There are numerous advantages to computer-based therapy. Patients can work at their own pace in the privacy of their own home. There are no social cues and dynamics of relationships as in psychotherapy, so patients may disclose feelings that they would normally feel uncomfortable sharing. Patients with panic attacks may benefit since they may initially not be able to travel to therapy. In addition, software programs are not susceptible to the frustrations of traditional treatment such as changed appointments, therapist boredom, absences and ethical misconduct.
Patients have a more active learning role while using a program versus the potential role as dependent in therapy, thereby providing a sense of empowerment. Treatment is accessed with a minimum of delay, and the programs are quite affordable.

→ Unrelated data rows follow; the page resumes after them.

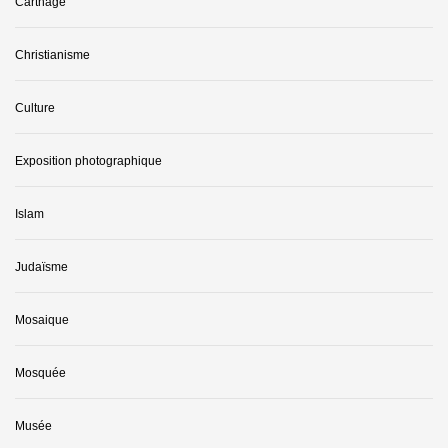
Carthage
Christianisme
Culture
Exposition photographique
Islam
Judaïsme
Mosaique
Mosquée
Musée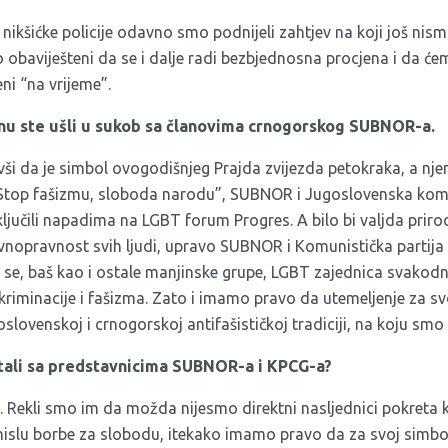
nikšićke policije odavno smo podnijeli zahtjev na koji još nis
obaviješteni da se i dalje radi bezbjednosna procjena i da će
eni “na vrijeme”.
 ste ušli u sukob sa članovima crnogorskog SUBNOR-a.
vši da je simbol ovogodišnjeg Prajda zvijezda petokraka, a nj
Stop fašizmu, sloboda narodu”, SUBNOR i Jugoslovenska komu
jučili napadima na LGBT forum Progres. A bilo bi valjda priro
avnopravnost svih ljudi, upravo SUBNOR i Komunistička partija 
o se, baš kao i ostale manjinske grupe, LGBT zajednica svako
skriminacije i fašizma. Zato i imamo pravo da utemeljenje za 
goslovenskoj i crnogorskoj antifašističkoj tradiciji, na koju sm
stali sa predstavnicima SUBNOR-a i KPCG-a?
Rekli smo im da možda nijesmo direktni nasljednici pokreta k
mislu borbe za slobodu, itekako imamo pravo da za svoj simb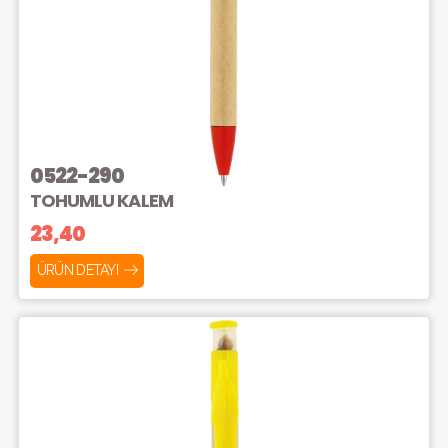
0522-290
TOHUMLU KALEM
23,40
ÜRÜN DETAYI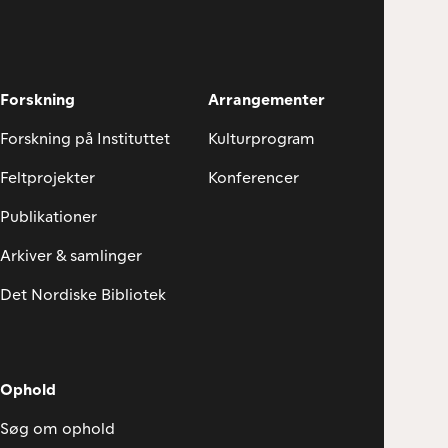
Forskning
Arrangementer
Forskning på Instituttet
Kulturprogram
Feltprojekter
Konferencer
Publikationer
Arkiver & samlinger
Det Nordiske Bibliotek
Ophold
Søg om ophold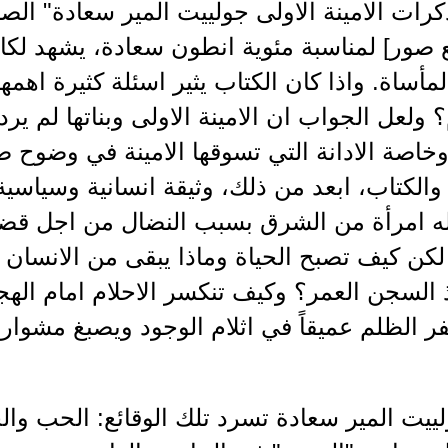
صور] لمناسبة مئوية انطون سعادة، يشهد لكات
المأساة. واذا كان الكتاب يثير اسئلة كثيرة اهمه
؟ ولعل الجواب ان الامينة الاولى وبناتها لم ي
خاصة الادانة التي تسوقها الامينة في وضوح 
 والكتاب، ابعد من ذلك، وثيقة انسانية وسياسي
 امرأة من الشرق بسبب النضال من اجل قضية
كن كيف تصبح الحياة وماذا يبقى من الانسان 
السجن العمر؟ وكيف تنكسر الاحلام امام الهجرة
 الظلم عميقاً في اثلام الوجود ويصبغ مشوار
ييت المير سعادة تسرد تلك الوقائع: الحب وال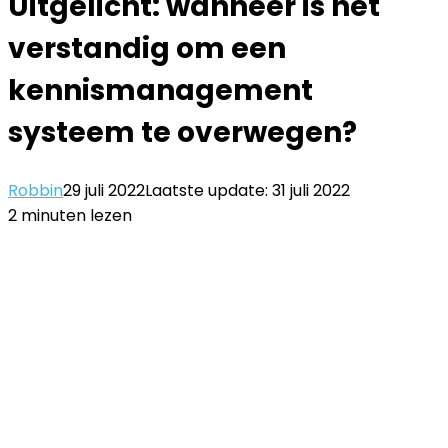
Uitgelicht: wanneer is het
verstandig om een
kennismanagement
systeem te overwegen?
Robbin
29 juli 2022
Laatste update: 31 juli 2022
2 minuten lezen
Facebook
Twitter
LinkedIn
Pinterest
WhatsApp
Delen
Printen
via
Email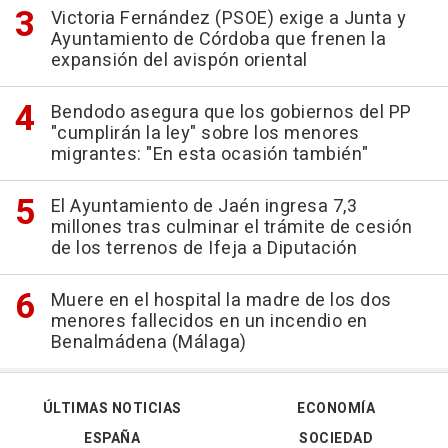
Victoria Fernández (PSOE) exige a Junta y
Ayuntamiento de Córdoba que frenen la
expansión del avispón oriental
Bendodo asegura que los gobiernos del PP
"cumplirán la ley" sobre los menores
migrantes: "En esta ocasión también"
El Ayuntamiento de Jaén ingresa 7,3
millones tras culminar el trámite de cesión
de los terrenos de Ifeja a Diputación
Muere en el hospital la madre de los dos
menores fallecidos en un incendio en
Benalmádena (Málaga)
ÚLTIMAS NOTICIAS
ECONOMÍA
ESPAÑA
SOCIEDAD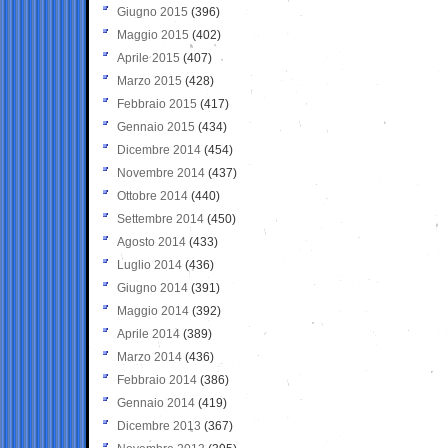
Giugno 2015
(396)
Maggio 2015
(402)
Aprile 2015
(407)
Marzo 2015
(428)
Febbraio 2015
(417)
Gennaio 2015
(434)
Dicembre 2014
(454)
Novembre 2014
(437)
Ottobre 2014
(440)
Settembre 2014
(450)
Agosto 2014
(433)
Luglio 2014
(436)
Giugno 2014
(391)
Maggio 2014
(392)
Aprile 2014
(389)
Marzo 2014
(436)
Febbraio 2014
(386)
Gennaio 2014
(419)
Dicembre 2013
(367)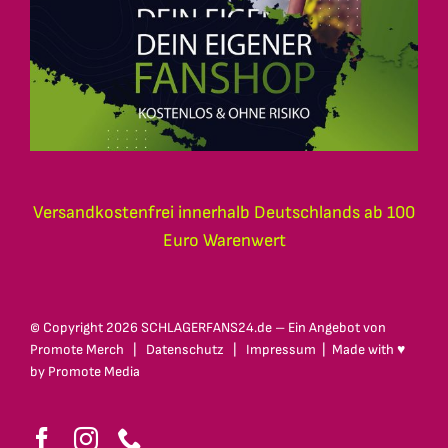
Versandkostenfrei innerhalb Deutschlands ab 100
Euro Warenwert
© Copyright
2026 SCHLAGERFANS24.de – Ein Angebot von
Promote Merch
|
Datenschutz
|
Impressum
| Made with ♥
by
Promote Media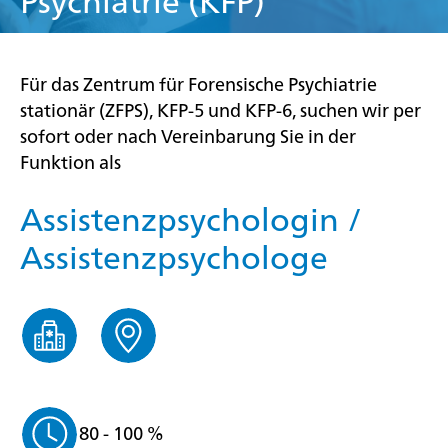
Psychiatrie (KFP)
Für das Zentrum für Forensische Psychiatrie
stationär (ZFPS), KFP-5 und KFP-6, suchen wir per
sofort oder nach Vereinbarung Sie in der
Funktion als
Assistenzpsychologin /
Assistenzpsychologe
80 - 100 %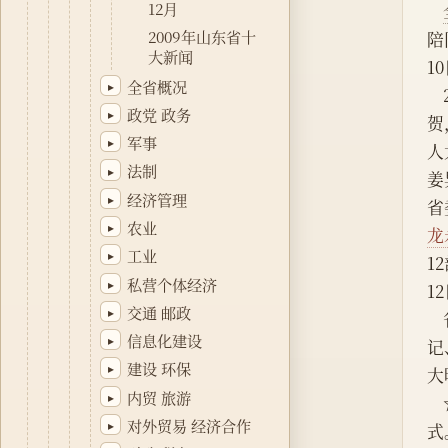
12月
2009年山东省十
陪
大新闻
1
全省概况
▸
政党 政务
▸
贺
军事
▸
人
法制
▸
姜
经济管理
▸
省
农业
▸
龙
工业
▸
1
私营个体经济
▸
1
交通 邮政
▸
    省委理论学习中心组读书会在济南举行辅导报告会。省委书记、省人大常委会主任姜异康，省委副书
信息化建设
▸
记
建设 环保
▸
大
内贸 旅游
▸
 
对外贸易 经济合作
▸
式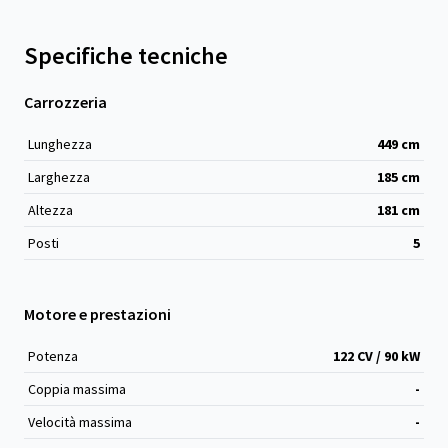
Specifiche tecniche
Carrozzeria
Lunghezza
449
cm
Larghezza
185
cm
Altezza
181
cm
Posti
5
Motore e prestazioni
Potenza
122 CV / 90 kW
Coppia massima
-
Velocità massima
-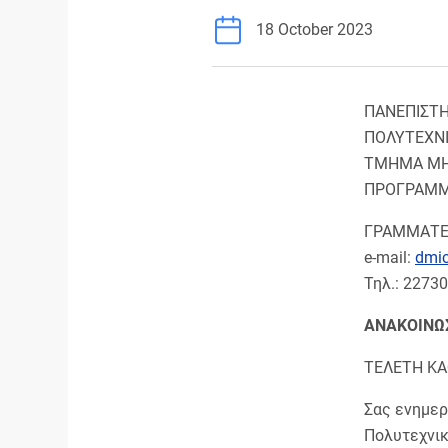
18 October 2023
ΠΑΝΕΠΙΣΤΗ
ΠΟΛΥΤΕΧΝ
ΤΜΗΜΑ ΜΗ
ΠΡΟΓΡΑΜΜ
ΓΡΑΜΜΑΤΕ
e-mail:
dmi
Τηλ.: 2273
ΑΝΑΚΟΙΝΩ
ΤΕΛΕΤΗ Κ
Σας ενημερ
Πολυτεχνικ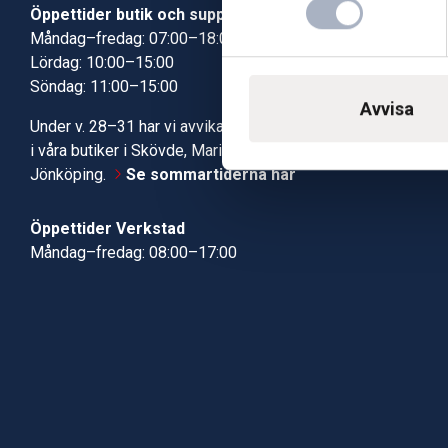
Öppettider butik och support
Butik Skövde
Måndag–fredag: 07:00–18:00
Butik Jönköp
Lördag: 10:00–15:00
Kundcenter
Söndag: 11:00–15:00
Robotservic
Avvisa
Boka tid i ve
Under v. 28–31 har vi avvikande öppettider
Verkstad
i våra butiker i Skövde, Mariestad och
Jönköping.
Se sommartiderna här
Öppettider Verkstad
Måndag–fredag: 08:00–17:00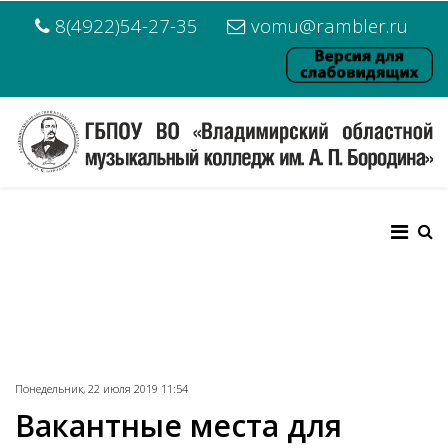
8(4922)54-27-35
vomu@rambler.ru
Понедельник, 22 июля 2019 11:54
Вакантные места для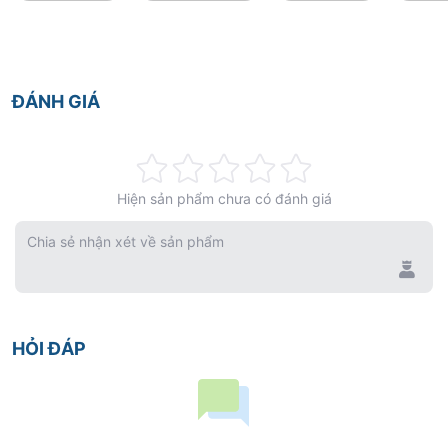
ĐÁNH GIÁ
Rating:
Hiện sản phẩm chưa có đánh giá
0%
Chia sẻ nhận xét về sản phẩm
HỎI ĐÁP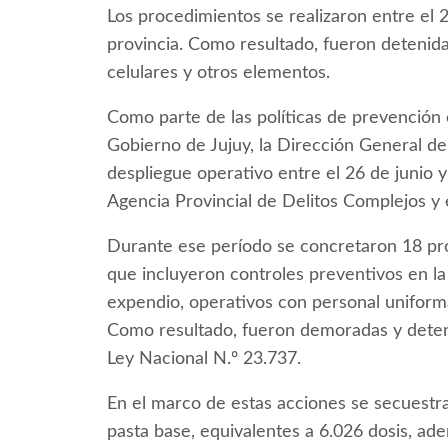
Los procedimientos se realizaron entre el 26
provincia. Como resultado, fueron detenid
celulares y otros elementos.
Como parte de las políticas de prevención 
Gobierno de Jujuy, la Dirección General de
despliegue operativo entre el 26 de junio y 
Agencia Provincial de Delitos Complejos y e
Durante ese período se concretaron 18 pro
que incluyeron controles preventivos en la
expendio, operativos con personal uniforma
Como resultado, fueron demoradas y deteni
Ley Nacional N.º 23.737.
En el marco de estas acciones se secuestra
pasta base, equivalentes a 6.026 dosis, ad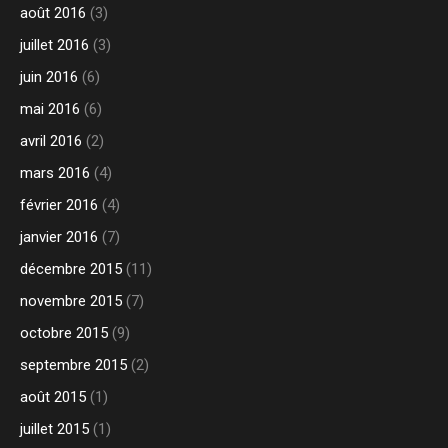
août 2016
(3)
juillet 2016
(3)
juin 2016
(6)
mai 2016
(6)
avril 2016
(2)
mars 2016
(4)
février 2016
(4)
janvier 2016
(7)
décembre 2015
(11)
novembre 2015
(7)
octobre 2015
(9)
septembre 2015
(2)
août 2015
(1)
juillet 2015
(1)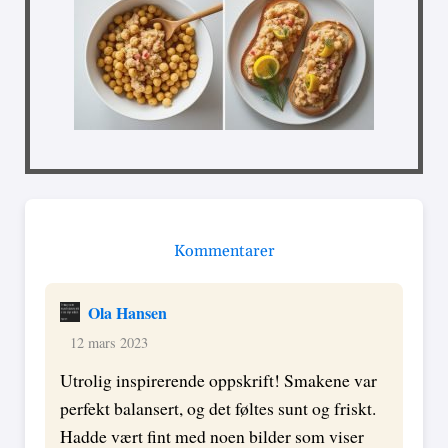
Kommentarer
Ola Hansen
12 mars 2023
Utrolig inspirerende oppskrift! Smakene var
perfekt balansert, og det føltes sunt og friskt.
Hadde vært fint med noen bilder som viser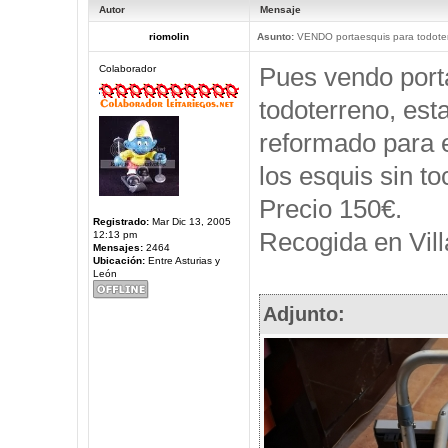
Autor
Mensaje
riomolin
Asunto:
VENDO portaesquis para todote
Pues vendo port
Colaborador
todoterreno, est
reformado para e
los esquis sin to
Precio 150€.
Registrado:
Mar Dic 13, 2005
Recogida en Vill
12:13 pm
Mensajes:
2464
Ubicación:
Entre Asturias y
León
Adjunto:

Although almost all patients should benefit from self-help, there is a small subset that will not benefit from computer-based therapy. They may be too depressed or anxious in order to focus on the material, which could be exacerbated if they are unable to navigate the program. Age, personality and adaptability play a role in predicting which patients may benefit from self-help treatments. In addition, factors such as poor eyesight, reading skills and computer proficiency may affect use of computer-based therapy. Many patients may not be able to afford sufficiently powerful computers or have a fast enough Internet connection to run these programs.
The literature supporting the effectiveness of computer-based therapy has been growing. One of the first studies compared a six-session, computer-based version of cognitive-behavioral therapy (CBT) with six sessions of therapist-administered CBT and a waiting list control group (Selmi et al., 1990). In this study, both treatment groups were significantly improved on the Beck Depression Inventory (BDI) and the Automatic Thoughts Questionnaire, with no difference between the treatment modalities. Patients at a community mental health center who were waiting for CBT were offered an opportunity to use computerized CBT (van den Berg et al., 2004). This study demonstrated improvements in well-being, problems and functioning in the Clinical Outcomes in Routine Evaluation Outcome Measure, a self-report questionnaire with sub-domains for subjective well-being, problem/symptom severity, life functioning, and risk to self and others. Even use of computer-based therapy in the general practitioner's office has been demonstrated to be effective with significantly lowered ratings on the BDI, Beck Anxiety Inventory, and Work and Social Adjustment Scale (Proudfoot et al., 2003).
Computer-based therapy programs offer many benefits with limited risks. While they are not touted as replacements for traditional therapy, they are very useful supplements. More studies are needed to determine the level of therapist involvement to produce better outcomes for patients using these programs.